The specific manner in which the various modules perform the operations in the apparatus of the above embodiments have been described in detail in connection with the embodiments of the method, and will not be described in detail herein.
According to embodiments of the present disclosure, the present disclosure also provides an electronic device, a readable storage medium, and a computer program product.
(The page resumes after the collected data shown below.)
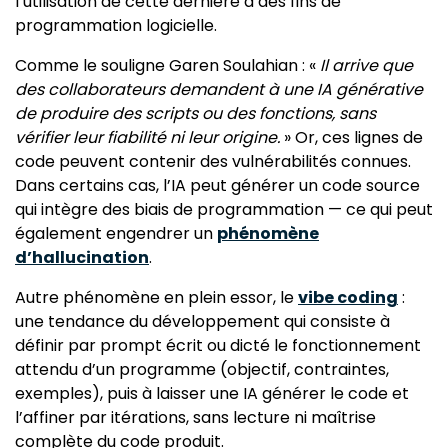
l’utilisation de cette dernière à des fins de
programmation logicielle.
Comme le souligne Garen Soulahian : «
Il arrive que
des collaborateurs demandent à une IA générative
de produire des scripts ou des fonctions, sans
vérifier leur fiabilité ni leur origine.
» Or, ces lignes de
code peuvent contenir des vulnérabilités connues.
Dans certains cas, l’IA peut générer un code source
qui intègre des biais de programmation — ce qui peut
également engendrer un
phénomène
d’hallucination
.
Autre phénomène en plein essor, le
vibe coding
:
une tendance du développement qui consiste à
définir par prompt écrit ou dicté le fonctionnement
attendu d’un programme (objectif, contraintes,
exemples), puis à laisser une IA générer le code et
l’affiner par itérations, sans lecture ni maîtrise
complète du code produit.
As shown in fig. 13, is a block diagram of an electronic device of a video classification method according to an embodiment of the disclosure. Electronic devices are intended to represent various forms of digital computers, such as laptops, desktops, workstations, personal digital assistants, servers, blade servers, mainframes, and other appropriate computers. The electronic device may also represent various forms of mobile devices, such as personal digital processing, cellular telephones, smartphones, wearable devices, and other similar computing devices. The components shown herein, their connections and relationships, and their functions, are meant to be exemplary only, and are not meant to limit implementations of the disclosure described and/or claimed herein.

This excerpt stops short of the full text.